Exercise objective:
Leaving out the pictures, copy each record below exactly.

§ §

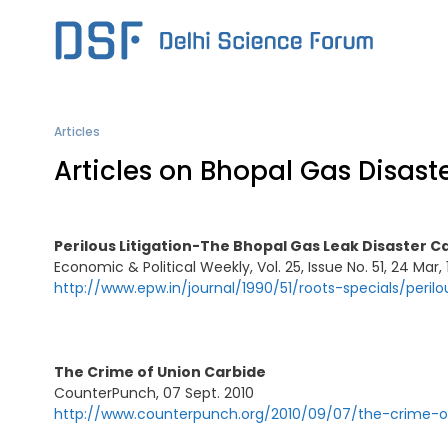
Skip
to
content
Articles
Articles on Bhopal Gas Disast
Perilous Litigation-The Bhopal Gas Leak Disaster C
Economic & Political Weekly, Vol. 25, Issue No. 51, 24 Mar,
http://www.epw.in/journal/1990/51/roots-specials/perilo
The Crime of Union Carbide
CounterPunch, 07 Sept. 2010
http://www.counterpunch.org/2010/09/07/the-crime-o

§ §

Written reply:
Skip
to
content
Articles
Articles on Bhopal Gas Disast
Perilous Litigation-The Bhopal Gas Leak Disaster C
Economic & Political Weekly, Vol. 25, Issue No. 51, 24 Mar,
http://www.epw.in/journal/1990/51/roots-specials/perilo
The Crime of Union Carbide
CounterPunch, 07 Sept. 2010
http://www.counterpunch.org/2010/09/07/the-crime-o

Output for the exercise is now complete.